El objetivo de los psiquiatras no era otro que arrojar un poco de luz a un fenómeno que afecta sólo a determinadas familias.Con los resultados sobre la mesa, tampoco lograron una explicación científica.
El perfil del suicida de la zona se pude resumir en un varón que ronda los cincuenta años, soltero, y que recurre al ahorcamiento para poner fin a su vida. «Los factores de riesgo», explica Díaz-Atienza, «son aquellos que inducen a sufrir depresiones y, por tanto al suicidio: el desempleo, vivir solo, tener problemas con el alcohol y las drojas, apatía y desesperanza, insomnio y falta de concentración».
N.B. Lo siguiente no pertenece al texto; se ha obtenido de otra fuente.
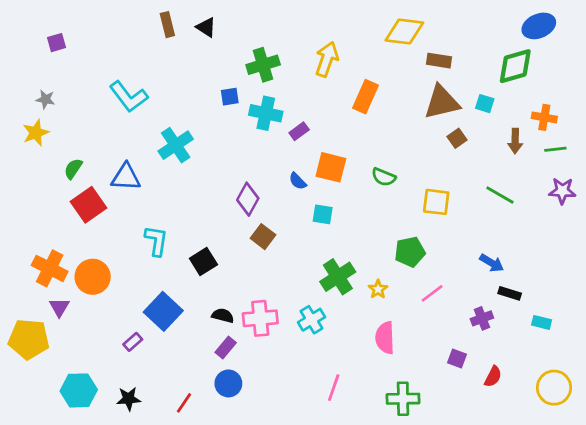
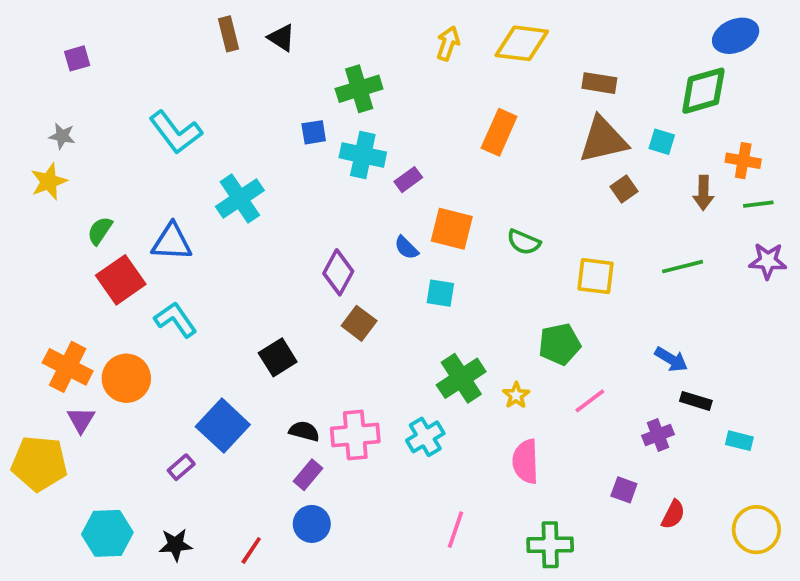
yellow diamond: (404, 31) -> (522, 43), moved
yellow arrow: (327, 59) -> (448, 43), moved, size x0.7
green line: (500, 195) -> (683, 267), turned -44
cyan L-shape: (156, 241) -> (176, 320), moved, turned -44

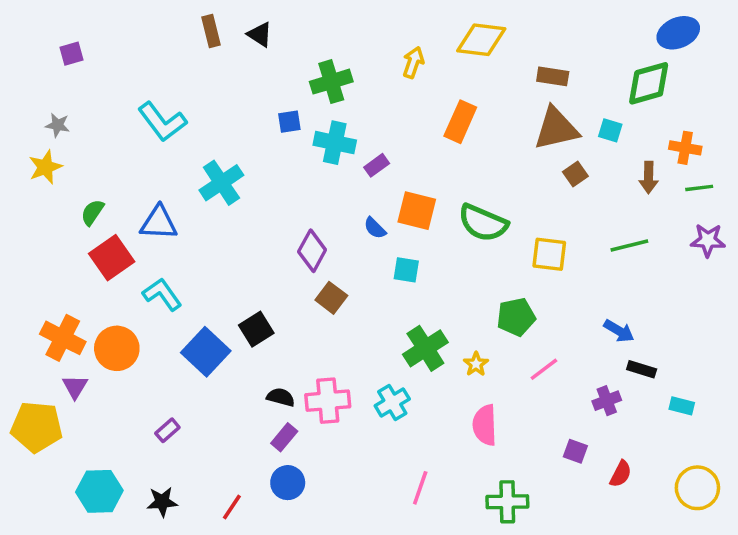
yellow arrow: (448, 43) -> (413, 62), moved
green semicircle: (524, 242) -> (483, 223), size x1.6
blue square: (223, 426) -> (206, 352), moved

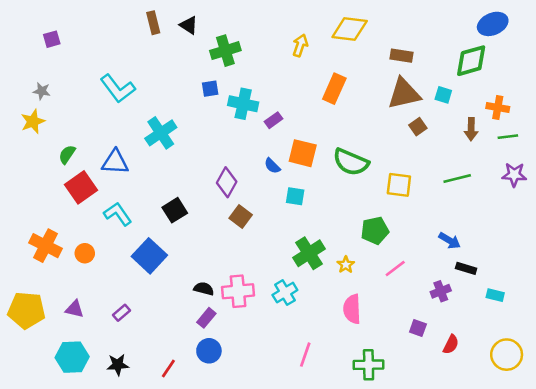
green cross: (331, 82) -> (225, 51), moved
black square: (256, 329) -> (175, 210), moved
orange circle: (117, 348) -> (85, 253), size x0.6
purple triangle: (75, 387) -> (75, 309), moved, turned -48

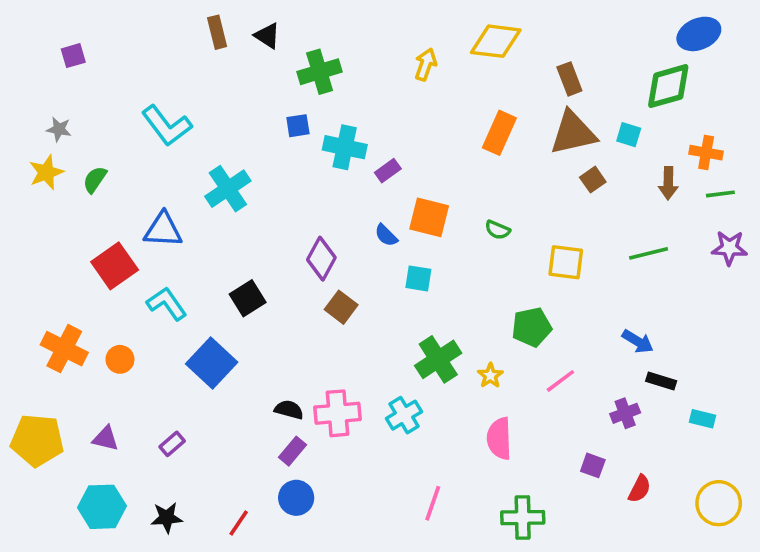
brown rectangle: (401, 56) -> (569, 79), turned 60
orange rectangle: (334, 89) -> (499, 133), moved
green semicircle: (67, 154) -> (95, 180), moved
green semicircle: (351, 162) -> (498, 230), size x0.5

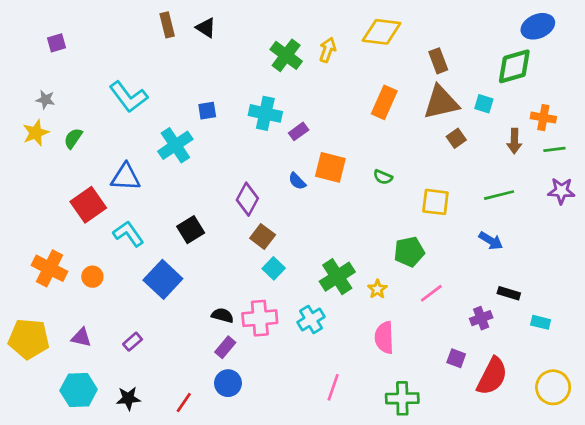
green cross: (320, 72) -> (286, 55), moved, turned -36
blue square: (298, 126) -> (207, 111), moved
cyan square: (418, 278) -> (274, 268), moved, turned 35
blue arrow: (638, 341) -> (491, 241), moved
red semicircle: (640, 489) -> (492, 376), size x1.8

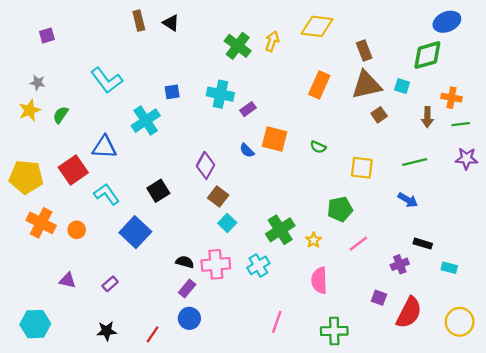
yellow pentagon: (29, 339) -> (26, 177), moved
cyan hexagon: (79, 390) -> (35, 324), moved

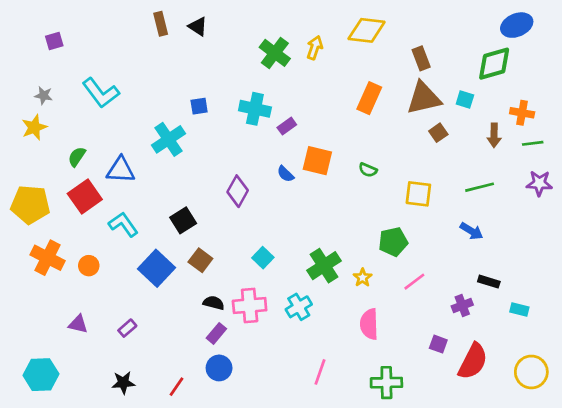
cyan L-shape: (107, 80) -> (101, 93), moved
green semicircle: (61, 115) -> (77, 157), moved
brown square: (218, 196) -> (200, 260), moved

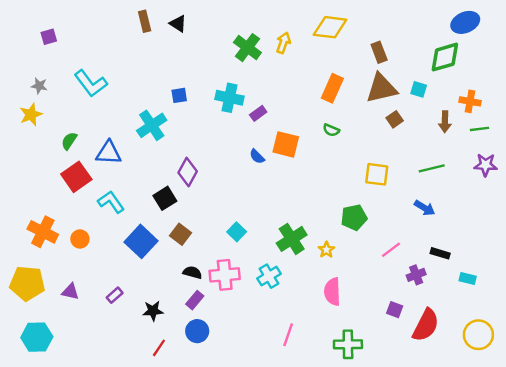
green semicircle: (368, 170) -> (331, 130), moved
purple diamond: (238, 191) -> (188, 172), moved
yellow pentagon: (30, 204) -> (27, 283), moved
pink line: (414, 282) -> (391, 250), moved
black star: (123, 383) -> (153, 311), moved

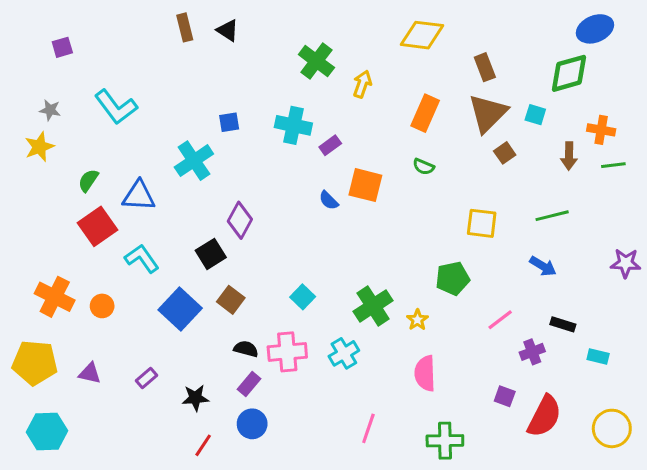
yellow arrow: (283, 43) -> (362, 84), moved
brown triangle: (381, 88) -> (488, 113), turned -32
purple star: (486, 165) -> (626, 263), moved

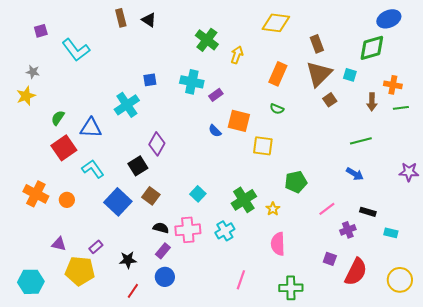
cyan L-shape: (116, 107) -> (76, 50), moved
yellow square: (482, 223) -> (263, 146), moved
yellow pentagon: (35, 363) -> (80, 271), moved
La mayoría de los suicidas, 97, eran varones, frente a 39 mujeres (28,1%). Un 17% puso fin a su vida cuando aún no tenía 31 años.El método más utilizado fue el ahorcamiento (80%) frente a la intoxicación (8%), la utilización de un arma de fuego (5%), la precipitación (5%) o la sumersión (2%). Un gran porcentaje (40,7%) se suicidó en núcleos menores de 1.500 habitantes, pese a que en éstos sólo vive la cuarta parte de la población estudiada.Y el 40% había consultado, en algún momento de su vida, a la Unidad de Salud Mental. Ninguno manifestó que tuviera intención de suicidarse.
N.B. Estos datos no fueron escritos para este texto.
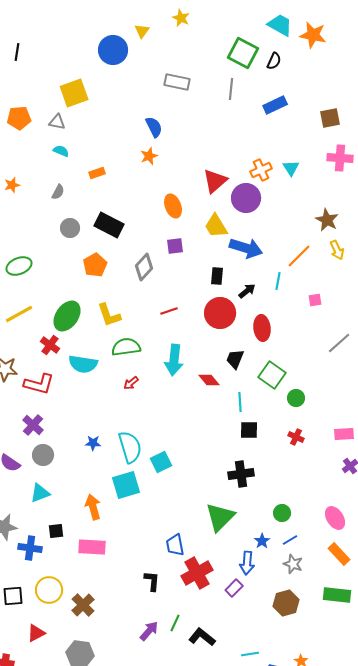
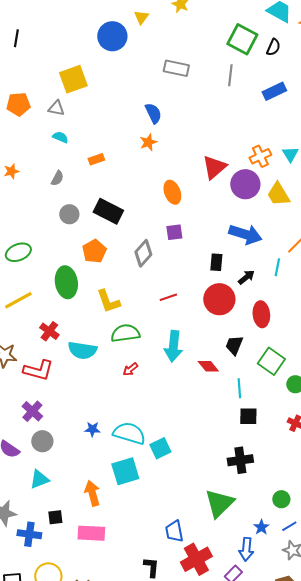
yellow trapezoid: (216, 226) -> (278, 194), moved
green ellipse: (67, 316) -> (66, 282), moved, turned -44
cyan semicircle: (130, 447) -> (129, 433), turned -56

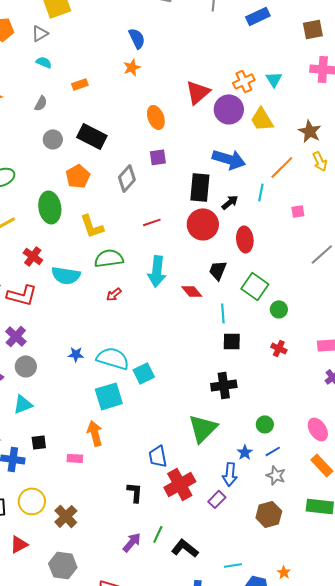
gray triangle: (56, 108) -> (40, 33), turned -42
black rectangle: (216, 262) -> (200, 187), size x1.6
orange arrow: (92, 493) -> (95, 433), moved
pink rectangle: (91, 533) -> (75, 458), size x0.6

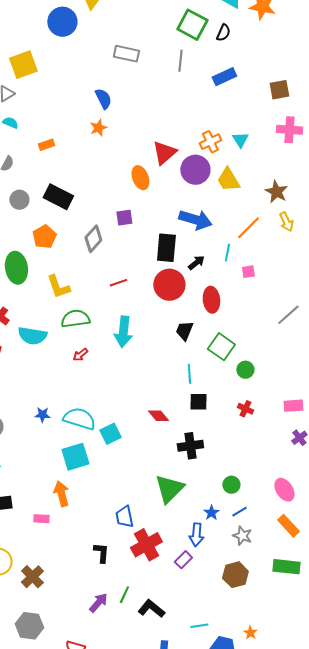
orange ellipse: (156, 117) -> (140, 178), moved
pink square: (298, 211) -> (248, 272), moved
red diamond: (192, 291) -> (158, 416), moved

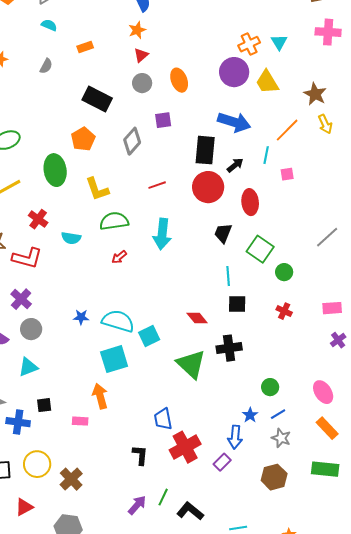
red triangle: (164, 153) -> (141, 55), moved, size x0.6
gray circle: (19, 200) -> (142, 83), moved
gray line: (288, 315) -> (327, 237), moved
cyan semicircle: (32, 336) -> (71, 238), size x0.7
green triangle: (169, 489) -> (191, 364), moved, turned -32

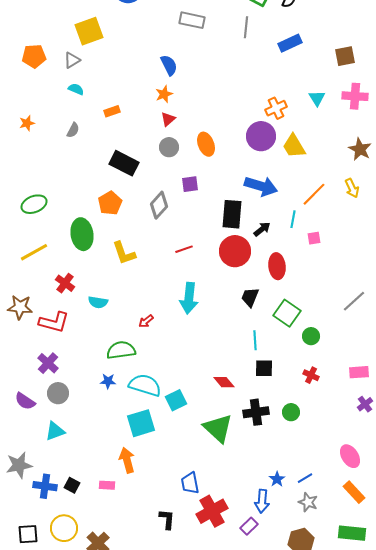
cyan triangle: (279, 42) -> (317, 98), moved
brown star: (315, 94) -> (360, 149), moved
green semicircle: (114, 221) -> (121, 350), moved
green circle: (270, 387) -> (291, 412), moved
black square: (44, 405) -> (72, 485), moved, turned 35

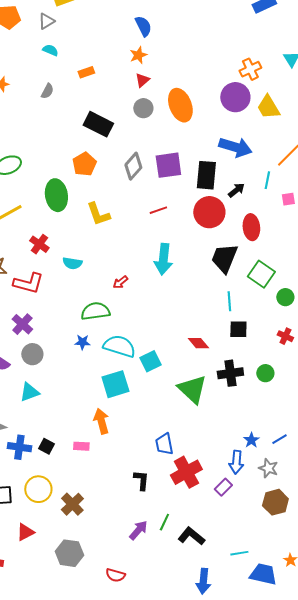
orange ellipse: (206, 144) -> (180, 105), size x1.4
purple square: (190, 184) -> (168, 165), moved, size x1.6
black trapezoid: (250, 297) -> (224, 258), size x1.5
gray star: (308, 502) -> (268, 468), moved

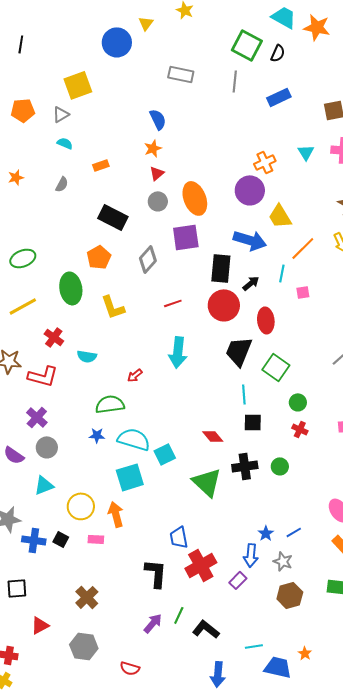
yellow trapezoid: (268, 107) -> (280, 216), moved
purple square: (168, 165) -> (186, 237), moved
green circle: (285, 297) -> (298, 402), moved
black L-shape: (141, 480) -> (156, 573), size x1.4
yellow circle: (38, 489) -> (81, 506), moved

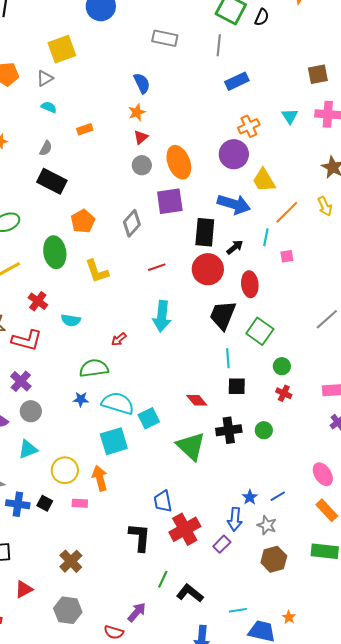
blue rectangle: (279, 97) -> (237, 81), moved
black rectangle: (113, 217) -> (52, 181), moved
purple arrow: (153, 623) -> (137, 612), moved

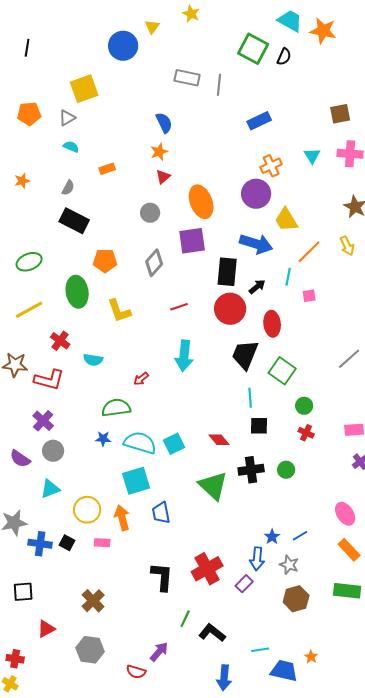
gray line: (219, 45) -> (219, 85), moved
gray circle: (142, 165) -> (150, 213), moved
orange pentagon: (83, 221) -> (105, 261), turned 30
cyan square: (149, 418) -> (174, 444), moved
blue trapezoid: (163, 501) -> (161, 513), moved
Un hecho que no se explican los psiquiatras es la concentración de los suicidios en meses atípicos, junio-julio y enero-febrero, cuando la mayor incidencia de depresiones es en primavera-verano.Y mientras siguen indagando, desmienten algunos tópicos: «Que aquellos que hablan del suicidio no lo hacen, que se produce sin avisar o que hablar de ello con una persona perturbada le dará la idea de pasar a la acción».